Erklärtes Ziel des TUI-Managements unter Michael Frenzel ist es, das Reisegeschäft komplett unter einem Konzerndach zu versammeln – und zwar in Hannover. Dafür müsste die TUI AG die restlichen Anteile an TUI Travel erwerben. Doch dafür fehlt das Geld. Die Mittel für eine Übernahme der britischen Tochter sollte der Börsengang von Hapag-Lloyd in die Kasse spülen, dieser scheiterte aber an der Flaute auf dem Kapitalmarkt. Seither spielt man in Hannover mehrere Varianten durch. Eine Möglichkeit wäre, den Kauf von TUI Travel über neue Schulden zu finanzieren – das lehne Frenzel ab, hieß es. Als Zwischenlösung böte sich an, das reine Veranstaltergeschäft für Zentraleuropa aus der TUI Travel herauszukaufen. Dieses wird von der TUI Deutschland GmbH bereits aus Hannover heraus gesteuert. Eine Fusion von TUI Deutschland und TUI AG brächte internen Berechnungen zufolge etliche operative Vorteile, aber auch diese Variante sei kein Selbstläufer, berichteten Insider.

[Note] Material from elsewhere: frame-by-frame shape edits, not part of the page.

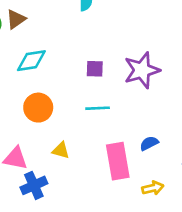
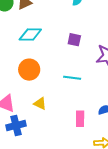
purple square: (95, 69) -> (74, 40), moved
pink rectangle: (118, 161) -> (80, 119), size x0.6

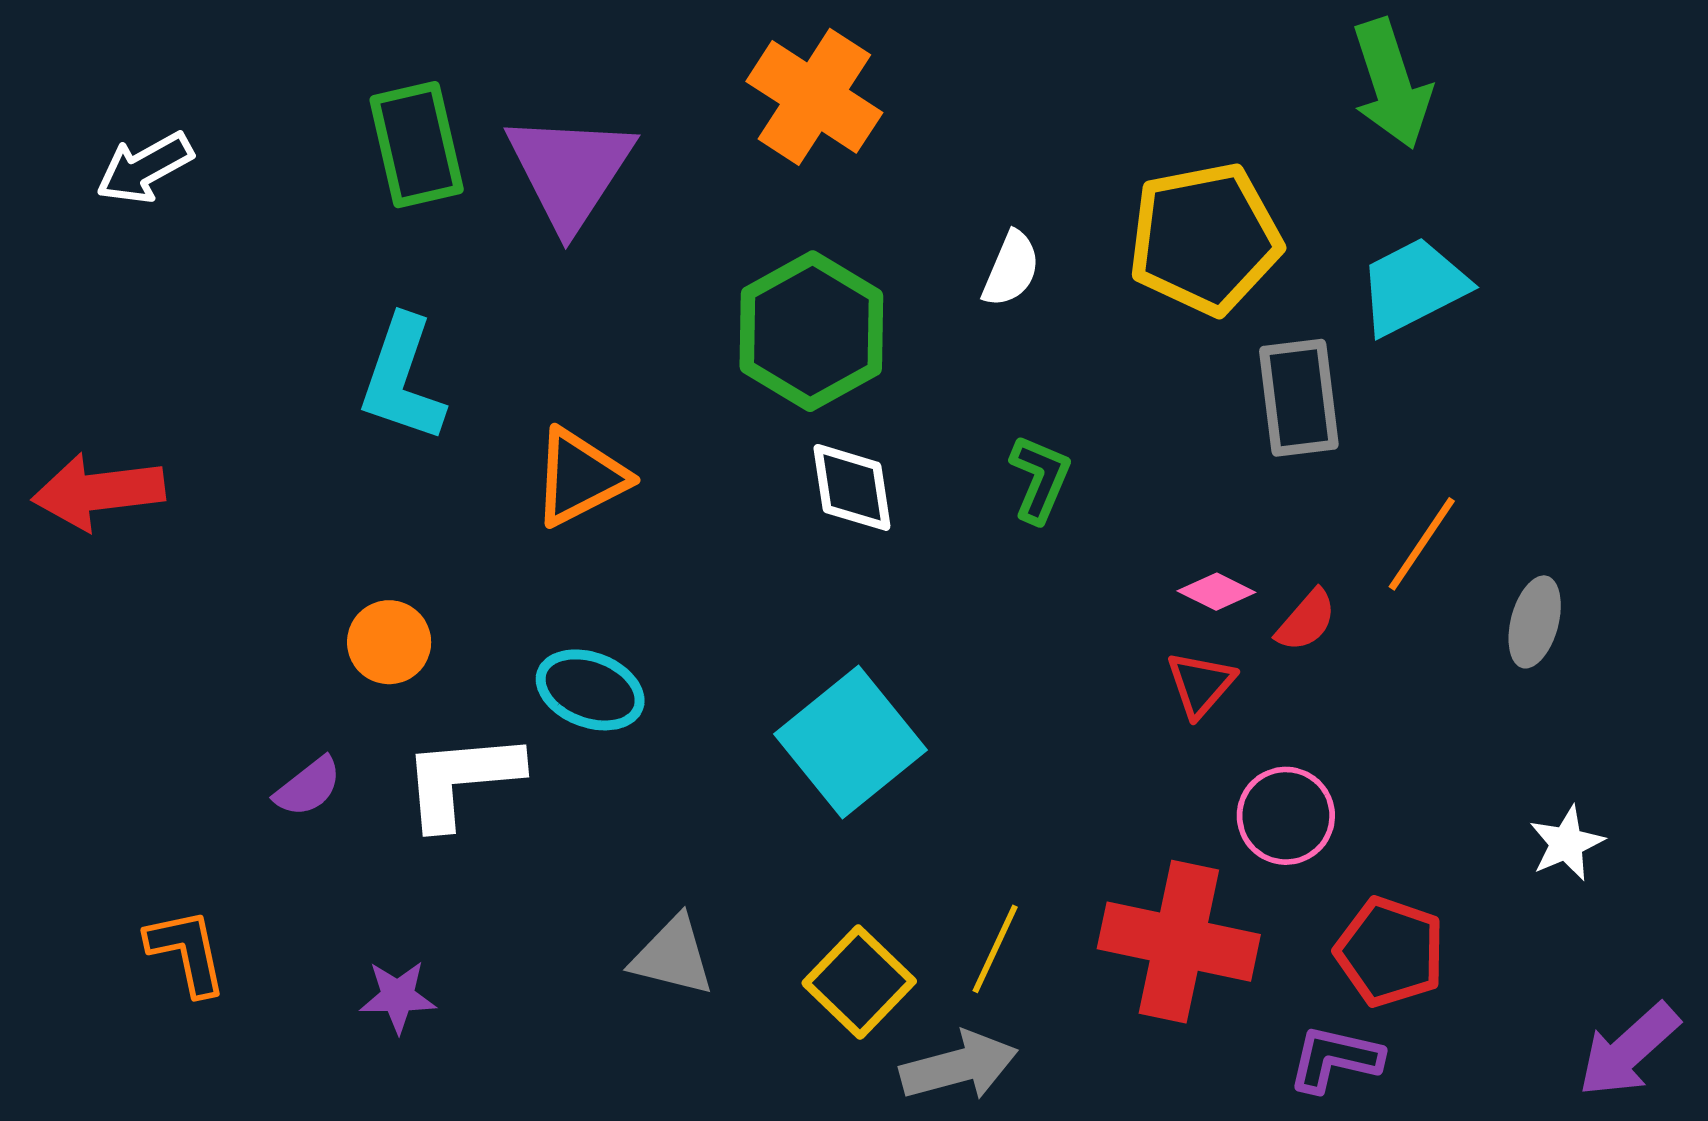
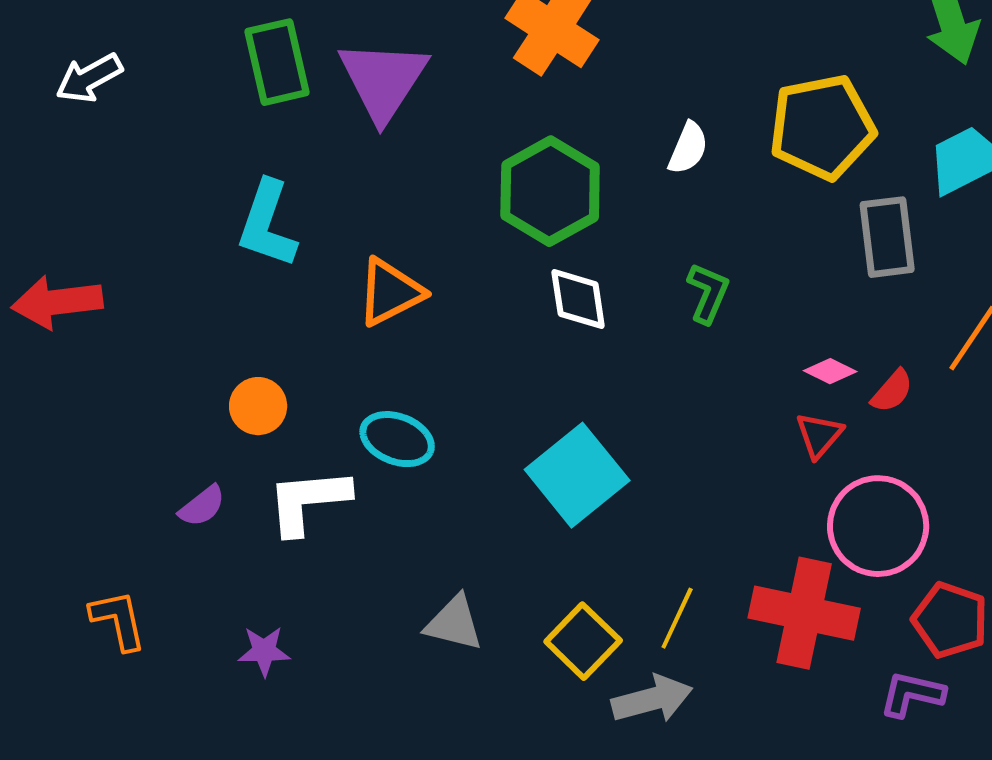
pink circle: (1286, 816) -> (878, 526), size x1.5

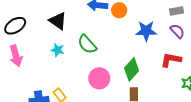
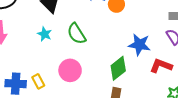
blue star: (146, 31) -> (139, 45), moved
pink circle: (99, 78) -> (70, 70), moved

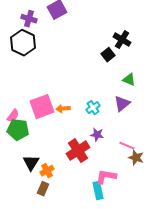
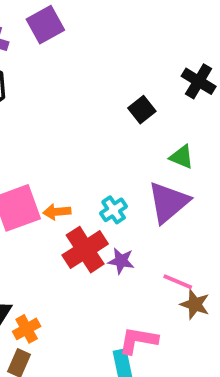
black cross: (122, 40) -> (199, 81), moved
purple triangle: (122, 104) -> (168, 202), size x1.4
red cross: (78, 151) -> (85, 250), moved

Mordaschow soll ein solcher „kleiner Konzernumbau“ hingegen nicht genügen – er verlange eine große Lösung, hieß es: Der Russe lasse prüfen, ob eine Zusammenführung des Reisegeschäfts nicht auch umgekehrt möglich sei, indem die Tochter TUI Travel den Mutterkonzern in Hannover übernimmt. Im TUI-Aufsichtsrat zeichne sich dagegen aber massiver Widerstand ab, berichtete ein Beteiligter.